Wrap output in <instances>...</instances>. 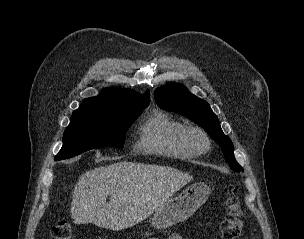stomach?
<instances>
[{"label":"stomach","mask_w":304,"mask_h":239,"mask_svg":"<svg viewBox=\"0 0 304 239\" xmlns=\"http://www.w3.org/2000/svg\"><path fill=\"white\" fill-rule=\"evenodd\" d=\"M207 184L198 182L186 188L179 196L166 200L150 218L155 229H165L187 220L203 205L210 194Z\"/></svg>","instance_id":"obj_1"}]
</instances>
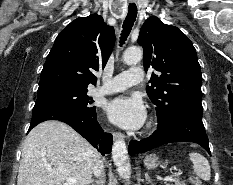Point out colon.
<instances>
[{
    "label": "colon",
    "instance_id": "5ec220e1",
    "mask_svg": "<svg viewBox=\"0 0 233 185\" xmlns=\"http://www.w3.org/2000/svg\"><path fill=\"white\" fill-rule=\"evenodd\" d=\"M190 185H203L198 178H193Z\"/></svg>",
    "mask_w": 233,
    "mask_h": 185
}]
</instances>
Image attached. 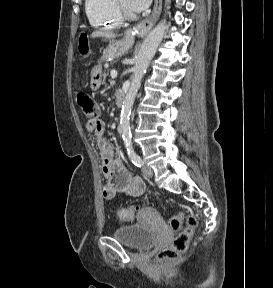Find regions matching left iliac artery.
<instances>
[{"label": "left iliac artery", "mask_w": 273, "mask_h": 288, "mask_svg": "<svg viewBox=\"0 0 273 288\" xmlns=\"http://www.w3.org/2000/svg\"><path fill=\"white\" fill-rule=\"evenodd\" d=\"M129 158L131 159L132 163L137 166L141 167L143 165V161L138 154L135 152L129 153Z\"/></svg>", "instance_id": "1"}]
</instances>
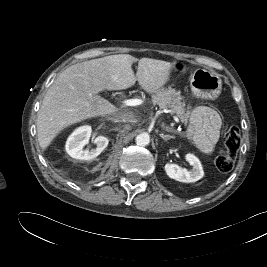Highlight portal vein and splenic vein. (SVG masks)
<instances>
[{
  "mask_svg": "<svg viewBox=\"0 0 267 267\" xmlns=\"http://www.w3.org/2000/svg\"><path fill=\"white\" fill-rule=\"evenodd\" d=\"M141 103H142L141 99H128V100L123 101V104L125 106H137V105H140ZM173 119L176 123H180V120L177 116H173Z\"/></svg>",
  "mask_w": 267,
  "mask_h": 267,
  "instance_id": "obj_1",
  "label": "portal vein and splenic vein"
}]
</instances>
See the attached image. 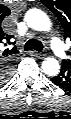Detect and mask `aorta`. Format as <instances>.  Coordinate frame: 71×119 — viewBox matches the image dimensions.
Segmentation results:
<instances>
[{
	"label": "aorta",
	"mask_w": 71,
	"mask_h": 119,
	"mask_svg": "<svg viewBox=\"0 0 71 119\" xmlns=\"http://www.w3.org/2000/svg\"><path fill=\"white\" fill-rule=\"evenodd\" d=\"M25 20L30 28L37 31H48L51 27L48 16L40 9H30L25 15ZM42 69L46 75L56 76L60 65L55 58L48 57L43 61Z\"/></svg>",
	"instance_id": "aorta-1"
}]
</instances>
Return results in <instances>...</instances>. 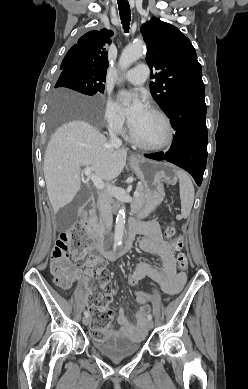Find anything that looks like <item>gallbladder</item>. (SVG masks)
Instances as JSON below:
<instances>
[{
	"label": "gallbladder",
	"mask_w": 248,
	"mask_h": 389,
	"mask_svg": "<svg viewBox=\"0 0 248 389\" xmlns=\"http://www.w3.org/2000/svg\"><path fill=\"white\" fill-rule=\"evenodd\" d=\"M90 192L87 187L80 190L73 201L63 210V213L59 215L58 223L63 224L67 217L70 218V222L73 223L77 217V209L83 205L89 198Z\"/></svg>",
	"instance_id": "1"
}]
</instances>
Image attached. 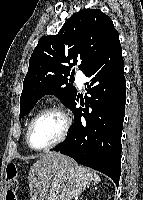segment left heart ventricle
<instances>
[{"instance_id": "left-heart-ventricle-1", "label": "left heart ventricle", "mask_w": 143, "mask_h": 200, "mask_svg": "<svg viewBox=\"0 0 143 200\" xmlns=\"http://www.w3.org/2000/svg\"><path fill=\"white\" fill-rule=\"evenodd\" d=\"M64 125V119L58 113L42 116L32 127L30 134L32 145L40 148L56 141L61 136Z\"/></svg>"}]
</instances>
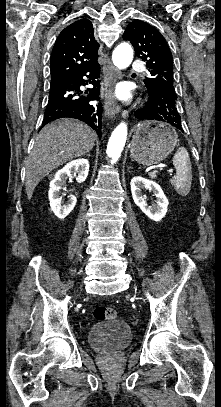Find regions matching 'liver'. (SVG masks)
<instances>
[{
  "label": "liver",
  "mask_w": 221,
  "mask_h": 407,
  "mask_svg": "<svg viewBox=\"0 0 221 407\" xmlns=\"http://www.w3.org/2000/svg\"><path fill=\"white\" fill-rule=\"evenodd\" d=\"M95 144L92 129L76 120L61 119L47 124L35 138L26 162L25 188L28 199L38 183L65 162L85 155Z\"/></svg>",
  "instance_id": "obj_1"
}]
</instances>
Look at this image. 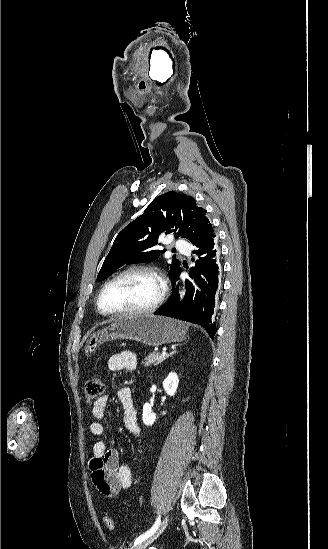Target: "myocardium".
Segmentation results:
<instances>
[{
    "mask_svg": "<svg viewBox=\"0 0 328 549\" xmlns=\"http://www.w3.org/2000/svg\"><path fill=\"white\" fill-rule=\"evenodd\" d=\"M160 268H162L160 265L156 263H151V262H136V263H132L124 266L113 277H111L101 288L97 298L96 307L98 312L105 317L115 318V319H120V318H125L130 316H143V315H149V314L155 313L159 309L162 302L164 301L167 294V290H168L166 280L161 274V272L159 271ZM132 271H144L146 273H149L159 282L160 290L156 299L145 307L128 309L124 311H114L105 307L103 303V298L107 289L120 277Z\"/></svg>",
    "mask_w": 328,
    "mask_h": 549,
    "instance_id": "f54148a6",
    "label": "myocardium"
}]
</instances>
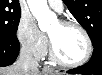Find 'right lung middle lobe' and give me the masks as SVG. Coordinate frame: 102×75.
I'll return each mask as SVG.
<instances>
[{
  "label": "right lung middle lobe",
  "instance_id": "obj_1",
  "mask_svg": "<svg viewBox=\"0 0 102 75\" xmlns=\"http://www.w3.org/2000/svg\"><path fill=\"white\" fill-rule=\"evenodd\" d=\"M20 16V5L0 3V38L17 39Z\"/></svg>",
  "mask_w": 102,
  "mask_h": 75
}]
</instances>
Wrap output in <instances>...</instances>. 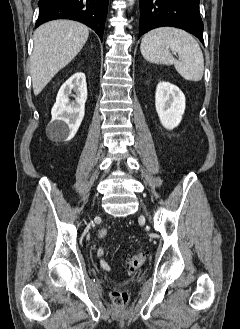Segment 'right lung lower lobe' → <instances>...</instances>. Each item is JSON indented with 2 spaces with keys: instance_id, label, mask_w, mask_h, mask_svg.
<instances>
[{
  "instance_id": "obj_1",
  "label": "right lung lower lobe",
  "mask_w": 240,
  "mask_h": 329,
  "mask_svg": "<svg viewBox=\"0 0 240 329\" xmlns=\"http://www.w3.org/2000/svg\"><path fill=\"white\" fill-rule=\"evenodd\" d=\"M36 27L55 19H71L92 28L102 40L108 0H39Z\"/></svg>"
}]
</instances>
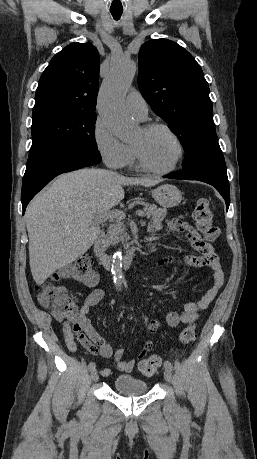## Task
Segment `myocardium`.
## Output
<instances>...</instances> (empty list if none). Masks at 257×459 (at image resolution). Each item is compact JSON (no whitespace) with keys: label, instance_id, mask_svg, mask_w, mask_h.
Here are the masks:
<instances>
[{"label":"myocardium","instance_id":"obj_1","mask_svg":"<svg viewBox=\"0 0 257 459\" xmlns=\"http://www.w3.org/2000/svg\"><path fill=\"white\" fill-rule=\"evenodd\" d=\"M142 129L144 132H151L157 129H161L167 132L174 140L177 146V149H178V154L174 162L170 166L166 168H156L147 162L141 149L137 145L133 144L135 155H136V158H137V161L140 167L154 174H168L174 171L178 167V165L181 163V161L183 160L184 154H185L184 146L179 136L168 125L164 123H160V122H151V123L145 124L142 127Z\"/></svg>","mask_w":257,"mask_h":459}]
</instances>
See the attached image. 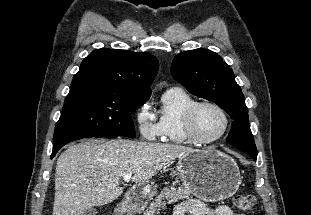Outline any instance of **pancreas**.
Segmentation results:
<instances>
[{"instance_id": "obj_1", "label": "pancreas", "mask_w": 311, "mask_h": 215, "mask_svg": "<svg viewBox=\"0 0 311 215\" xmlns=\"http://www.w3.org/2000/svg\"><path fill=\"white\" fill-rule=\"evenodd\" d=\"M189 198V194L182 188L176 190V188H163L161 193L150 203V206L145 210L144 215L158 214L161 207H164L167 203H175L178 200Z\"/></svg>"}]
</instances>
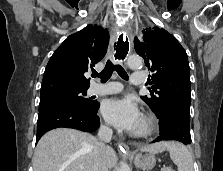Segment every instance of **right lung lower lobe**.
<instances>
[{
    "instance_id": "98d812e1",
    "label": "right lung lower lobe",
    "mask_w": 223,
    "mask_h": 171,
    "mask_svg": "<svg viewBox=\"0 0 223 171\" xmlns=\"http://www.w3.org/2000/svg\"><path fill=\"white\" fill-rule=\"evenodd\" d=\"M93 109L75 104H54L39 110L36 143L49 130L59 127L74 128L85 132H94L100 122L97 111L100 104L96 102Z\"/></svg>"
}]
</instances>
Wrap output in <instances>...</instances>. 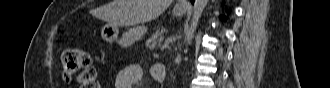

※

Work to complete - Restate the data exactly, though only from the line that contains "Segment every instance" through its last line, both ends included and with the pictures left out.

Answer to this exercise -
Segment every instance of **right lung lower lobe**.
<instances>
[{
    "instance_id": "98d812e1",
    "label": "right lung lower lobe",
    "mask_w": 223,
    "mask_h": 171,
    "mask_svg": "<svg viewBox=\"0 0 223 171\" xmlns=\"http://www.w3.org/2000/svg\"><path fill=\"white\" fill-rule=\"evenodd\" d=\"M93 109L75 104H54L39 110L36 143L49 130L59 127L74 128L85 132H94L100 122L97 111L100 104L96 102Z\"/></svg>"
}]
</instances>
Wrap output in <instances>...</instances>. 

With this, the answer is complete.